Tout le monde rentre donc en jetant un dernier coup d’œil au vapeur.
 
« L’équipage aux postes de plongée !» ordonne le commandant. Chaque homme occupe un poste fixe en plongée et ne doit l’abandonner sous aucun prétexte. Il assure le fonctionnement des vannes et soupapes qui lui sont assignées.

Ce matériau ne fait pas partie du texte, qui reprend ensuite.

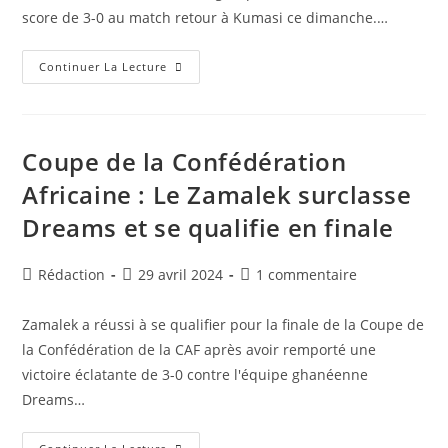
score de 3-0 au match retour à Kumasi ce dimanche.…
Coupe
Continuer La Lecture
De
La
Confédération
:
Le
Parcours
Coupe de la Confédération
Remarquable
De
Africaine : Le Zamalek surclasse
Dreams
FC
Dreams et se qualifie en finale
Prend
Fin
Auteur/autrice
Publication
Commentaires
Rédaction
29 avril 2024
1 commentaire
de
publiée :
de
la
la
Zamalek a réussi à se qualifier pour la finale de la Coupe de
publication :
publication :
la Confédération de la CAF après avoir remporté une
victoire éclatante de 3-0 contre l'équipe ghanéenne
Dreams…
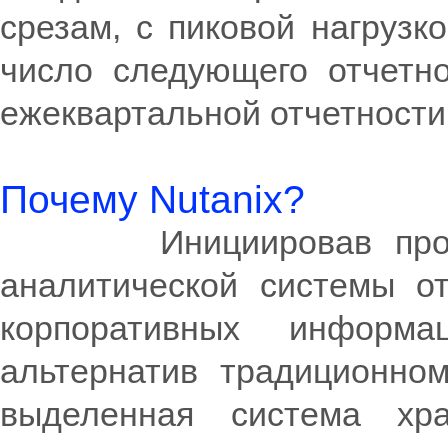
срезам, с пиковой нагрузк
число следующего отчетно
ежеквартальной отчетности
Почему Nutanix?
Инициировав процесс
аналитической системы о
корпоративных информ
альтернатив традиционно
выделенная система хра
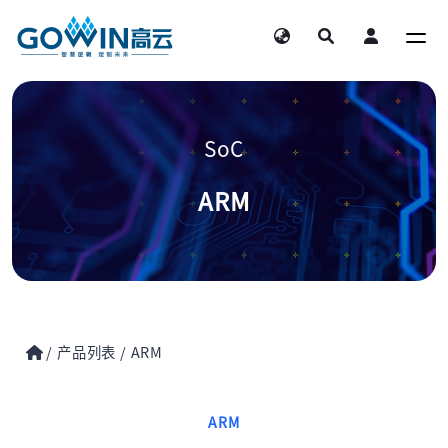
SoC
ARM
/
产品列表
/
ARM
ARM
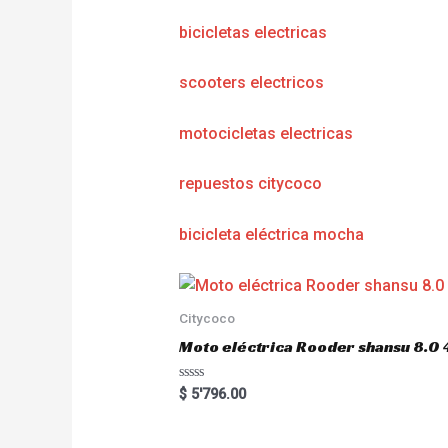
bicicletas electricas
scooters electricos
motocicletas electricas
repuestos citycoco
bicicleta eléctrica mocha
Citycoco
Moto eléctrica Rooder shansu 8
R
$
5'796.00
a
t
e
d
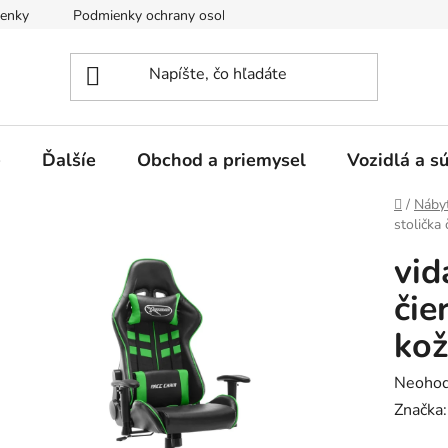
enky
Podmienky ochrany osobných údajov
e
Ďalšíe
Obchod a priemysel
Vozidlá a s
Domov
/
Náby
stolička
vid
čie
ko
Prieme
Neohod
hodnot
Značka
produk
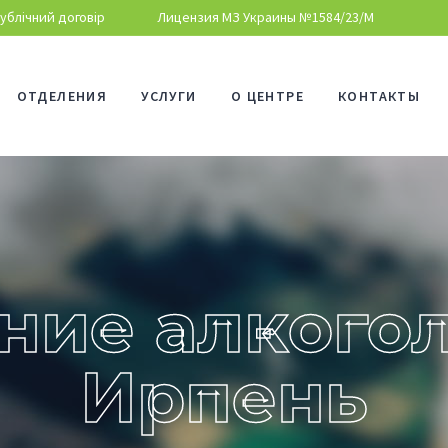
ублічний договір
Лицензия МЗ Украины №1584/23/М
ОТДЕЛЕНИЯ
УСЛУГИ
О ЦЕНТРЕ
КОНТАКТЫ
ние алкого
Ирпень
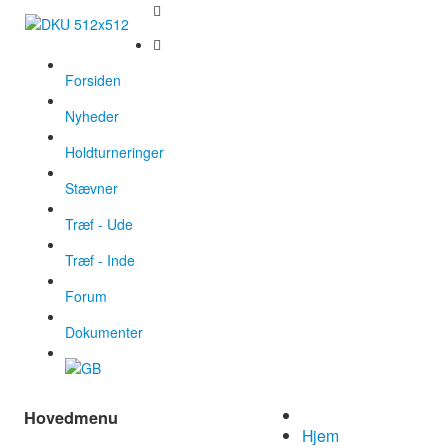
Forsiden
Nyheder
Holdturneringer
Stævner
Træf - Ude
Træf - Inde
Forum
Dokumenter
Hovedmenu
Hjem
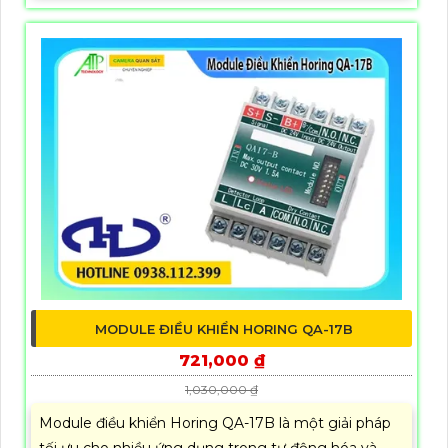
MODULE ĐIỀU KHIỂN HORING QA-17B
721,000 ₫
1,030,000 ₫
Module điều khiển Horing QA-17B là một giải pháp
tối ưu cho nhiều ứng dụng trong tự động hóa và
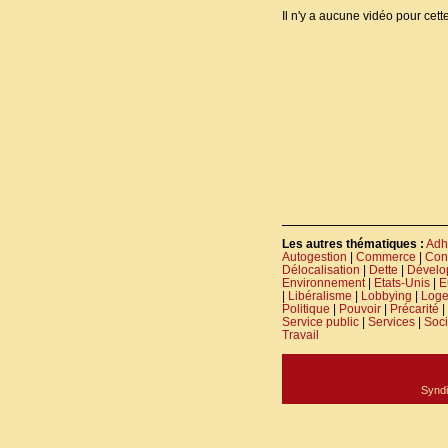
Il n'y a aucune vidéo pour cett
Les autres thématiques :
Adh
Autogestion
|
Commerce
|
Con
Délocalisation
|
Dette
|
Dévelo
Environnement
|
Etats-Unis
|
E
|
Libéralisme
|
Lobbying
|
Log
Politique
|
Pouvoir
|
Précarité
|
Service public
|
Services
|
Soci
Travail
Syndi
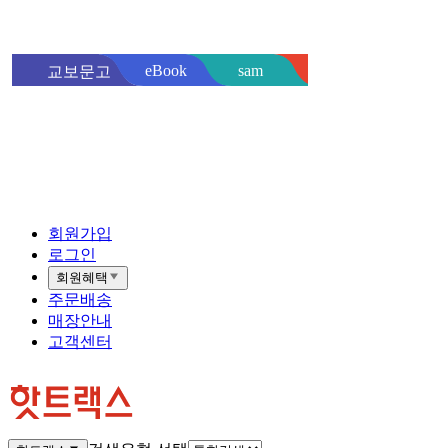
sam
eBook
교보문고
핫트랙스
바로
회원가입
로그인
회원혜택
주문배송
매장안내
고객센터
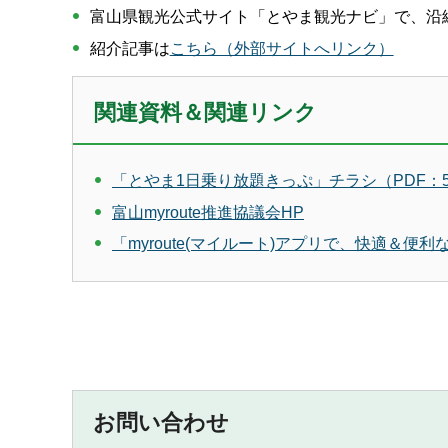
富山県観光公式サイト「とやま観光ナビ」で、沿
紹介記事は
こちら（外部サイトへリンク）
関連資料＆関連リンク
「とやま1日乗り放題きっぷ」チラシ（PDF：5,
富山myroute推進協議会HP
「myroute(マイルート)アプリで、快適＆
お問い合わせ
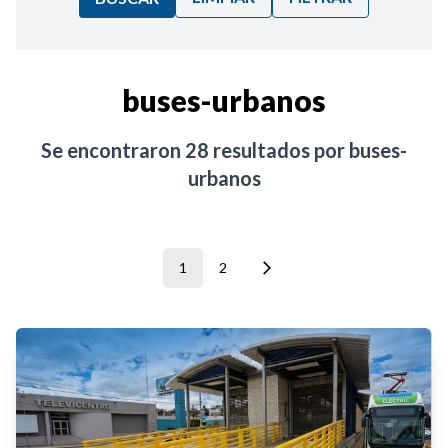
Ordenar por:
buses-urbanos
Noticias
Se encontraron
28
resultados por
buses-
urbanos
1
2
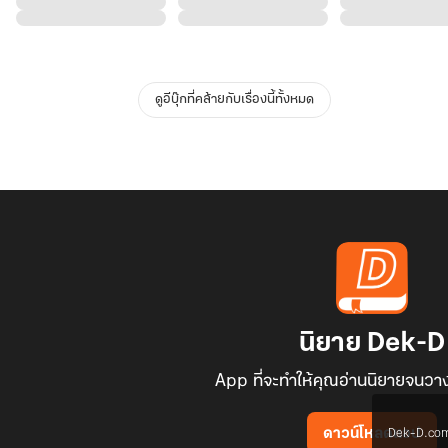
ดูอีบุ๊กที่คล้ายกับเรื่องนี้ทั้งหมด
นิยาย Dek-D
App ที่จะทำให้คุณอ่านนิยายจนวาง
Dek-D.com ใช
ดาวน์โหลดแอป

Maintenant les cheminées sont bien visibles. Nous devons plonger si nous ne voulons pas être vus et perdre l’occasion d’une attaque.
 
« Branle-bas de combat ! »
 
La cloche résonne fortement dans tous les compartiments du sous-marin. Les moteurs à pétrole qui assuraient la marche en surface sont stoppés. Les dynamos sont mises en route. La cloche n’a pas encore fini de tinter qu’on rend compte des compartiments avant : « Ballasts ouverts  ». L’arrière l’annonce immédiatement après. Un peu d’eau pénètre dans les ballasts ouverts à la partie inférieure et comprime l’air qui s’y trouve. Celui-ci est expulsé et l’eau remplit alors le ballast.
 
« Moteurs à pétrole parés pour la plongée » annonce le mécanicien.
 
On entend un coup sourd dans le kiosque. L’écoutille, notre dernier lien avec l’extérieur est fermée. Nous formons maintenant un petit monde à part.
 
« Plongez ! »
 
A cet ordre, on ouvre les chasses d’air. L’air s’échappe des ballasts avec un sifflement aigu. L’eau remplit le réservoir de plongée, supprimant la poussée nécessaire à la flottabilité du sous-marin. Le sifflement aigu diminue et nous entendons le clapotis de l’eau contre le pont. Il devient de moins en moins perceptible. Cà et là un bruit sourd contre le kiosque, puis tout bruit cesse. On n’entend plus que le léger ronflement des moteurs électriques et les ordres de l’officier commandant la plongée .
 
« Gouvernail arrière cinq en haut…Milieu ! »
 
Silence de mort. Dans le kiosque le commandant observe le vapeur au périscope. Nous marchons à vitesse maximum pour couper la route à l’adversaire.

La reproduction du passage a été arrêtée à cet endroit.